Segment Open

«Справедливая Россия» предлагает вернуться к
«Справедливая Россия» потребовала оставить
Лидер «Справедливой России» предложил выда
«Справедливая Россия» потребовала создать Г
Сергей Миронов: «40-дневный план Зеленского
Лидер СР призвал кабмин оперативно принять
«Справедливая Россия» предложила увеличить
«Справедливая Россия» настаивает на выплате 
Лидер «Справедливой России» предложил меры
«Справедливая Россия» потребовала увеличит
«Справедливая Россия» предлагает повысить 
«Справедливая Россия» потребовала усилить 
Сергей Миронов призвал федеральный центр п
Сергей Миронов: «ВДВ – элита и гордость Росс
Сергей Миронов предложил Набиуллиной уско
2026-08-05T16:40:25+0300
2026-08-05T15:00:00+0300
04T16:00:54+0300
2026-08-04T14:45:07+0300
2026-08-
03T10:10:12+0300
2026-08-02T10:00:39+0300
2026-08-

Segment Closed

• WORK INSTRUCTIONS
Extract, exactly, the lines above that begin at the line containing "настаивает на выплате" and end at the final line of the records; add no other text.

• RESULT OF THE TASK
«Справедливая Россия» настаивает на выплате 
Лидер «Справедливой России» предложил меры
«Справедливая Россия» потребовала увеличит
«Справедливая Россия» предлагает повысить 
«Справедливая Россия» потребовала усилить 
Сергей Миронов призвал федеральный центр п
Сергей Миронов: «ВДВ – элита и гордость Росс
Сергей Миронов предложил Набиуллиной уско
2026-08-05T16:40:25+0300
2026-08-05T15:00:00+0300
04T16:00:54+0300
2026-08-04T14:45:07+0300
2026-08-
03T10:10:12+0300
2026-08-02T10:00:39+0300
2026-08-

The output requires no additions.